**ABOUT THIS TASK**
When a line contains the string "Post", it counts once; give the total of such lines in the entries below and nothing else.

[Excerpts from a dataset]
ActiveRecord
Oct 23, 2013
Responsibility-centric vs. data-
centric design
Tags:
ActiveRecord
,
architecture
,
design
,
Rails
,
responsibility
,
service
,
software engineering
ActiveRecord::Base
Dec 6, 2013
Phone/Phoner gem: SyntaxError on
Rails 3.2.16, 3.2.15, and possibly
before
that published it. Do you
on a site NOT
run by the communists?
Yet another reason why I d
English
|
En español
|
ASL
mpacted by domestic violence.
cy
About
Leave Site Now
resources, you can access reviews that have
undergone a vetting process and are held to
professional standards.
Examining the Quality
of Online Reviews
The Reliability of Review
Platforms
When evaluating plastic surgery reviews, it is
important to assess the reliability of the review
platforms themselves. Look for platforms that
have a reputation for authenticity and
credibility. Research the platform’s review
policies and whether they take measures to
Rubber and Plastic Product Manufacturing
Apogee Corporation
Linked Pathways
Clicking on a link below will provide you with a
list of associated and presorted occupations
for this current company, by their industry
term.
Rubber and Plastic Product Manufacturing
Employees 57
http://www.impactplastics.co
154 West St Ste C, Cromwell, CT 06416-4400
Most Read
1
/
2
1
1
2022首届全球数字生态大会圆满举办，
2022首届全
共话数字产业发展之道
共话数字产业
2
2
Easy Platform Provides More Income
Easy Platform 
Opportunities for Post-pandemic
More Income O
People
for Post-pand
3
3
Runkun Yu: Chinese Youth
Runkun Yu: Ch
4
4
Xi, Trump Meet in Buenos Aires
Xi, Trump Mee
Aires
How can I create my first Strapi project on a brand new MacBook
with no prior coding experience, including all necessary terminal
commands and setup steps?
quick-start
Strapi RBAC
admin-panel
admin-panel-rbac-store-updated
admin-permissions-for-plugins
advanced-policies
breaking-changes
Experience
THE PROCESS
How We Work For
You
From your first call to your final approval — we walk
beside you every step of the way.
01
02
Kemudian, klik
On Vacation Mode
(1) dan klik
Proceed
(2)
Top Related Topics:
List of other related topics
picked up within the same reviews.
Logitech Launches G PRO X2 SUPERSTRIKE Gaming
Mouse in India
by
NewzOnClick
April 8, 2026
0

**EXPECTED ANSWER**
2